Aside from the strict behavioral guidelines preached in schools, young people have few places to direct their sex-related inquiries. Although sex education is taught at universities and some private NGOs do exist, children are generally on their own during the crucial years of adolescence. Often, their mothers and fathers only perpetuate the dilemma, since even the most open-minded parents are prone to the influences of the closed, post-revolutionary atmosphere in which they came of age. "Our parents never had sex until they married, and their parents never even saw each other before their wedding," says Marjan, 29. "But we are using the Internet, watching Western movies and satellite TV, so we know that elsewhere things are different. When our parents are confronted with our needs, it's no surprise that there are many paradoxes, many differences in opinion."
For two years, Marjan led a double life in front of her family because she secretly lived with her boyfriend. When her mother, the manager of a female dormitory at a small university in Tehran, found out about the relationship, she helped Marjan hide the reality from her father. She advised Marjan to introduce the boy as a mere college classmate, and covered for her when she skipped family engagements to spend time with him. "I think I told my father a thousand lies in that time," Marjan recalls. "He is fairly open-minded, but he would never accept that his unmarried daughter was living under one roof with a boy."
The clash between modern sexuality and traditional values is especially vexing for young women, conditioned from childhood to protect their virginity until marriage. While promiscuity among of-age boys is often shrugged off or even celebrated, unmarried girls who are sexually active are severely ostracized and in some cases exposed to violence at the hands of their male family members. "When you want to marry, it's very difficult to find a man who will accept that you are not a virgin," says Marjan. "Maybe one man in a thousand is intellectual enough to cope with this."
But the pressure to remain a virgin does little to prevent girls from becoming sexually active. Swayed by the brazen behavior and revealing clothes they see on satellite television, many young women have a pragmatic definition of virginity. "Except for classic sex, in a dark room they will do just about anything else," Reza observes.
Caught between the guilt of breaking from traditional values and the pressures of trying to look like an extra in a Los Angeles-produced pop video, young Iranian girls have little chance to develop a healthy self-image. "Because girls have to lie so much, they lose respect for themselves," says Reza. "A girl only learns that her body should be used, and that boys are willing to expend a lot to have it."
The perverse affects of this dual culture also take their toll on young men.

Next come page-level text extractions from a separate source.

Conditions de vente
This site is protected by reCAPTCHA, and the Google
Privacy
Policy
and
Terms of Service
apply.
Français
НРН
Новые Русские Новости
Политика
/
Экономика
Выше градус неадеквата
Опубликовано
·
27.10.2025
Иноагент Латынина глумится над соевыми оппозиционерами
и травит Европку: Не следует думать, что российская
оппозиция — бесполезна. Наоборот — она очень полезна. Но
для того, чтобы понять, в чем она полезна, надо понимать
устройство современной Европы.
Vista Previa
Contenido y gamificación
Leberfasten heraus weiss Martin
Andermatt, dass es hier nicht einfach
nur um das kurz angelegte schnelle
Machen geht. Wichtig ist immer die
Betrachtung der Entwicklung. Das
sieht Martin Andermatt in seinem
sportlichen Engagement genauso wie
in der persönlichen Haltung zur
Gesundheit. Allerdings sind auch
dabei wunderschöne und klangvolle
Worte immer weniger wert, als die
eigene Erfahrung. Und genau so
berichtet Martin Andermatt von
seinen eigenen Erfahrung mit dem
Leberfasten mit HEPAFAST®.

When Behzad's father failed to answer the young man's questions about sex, Behzad satisfied his curiosity through Internet pornography. Now, more than 15 years and an estimated 300-strong porno film collection later, he remains unmarried and girlfriend-less, his sexuality damaged by the unrealistic pictures in his mind.
When Behzad confides these feelings to Reza, the latter puts his arm around his live-in girlfriend's shoulders. "The problem here is that people normally don't have the atmosphere to experience sex as a kind of natural act," he says. "Sex is a kind of complex for you, something you need to solve. You never learned about it in a natural way, so it's hard to find a floor to put your feet on."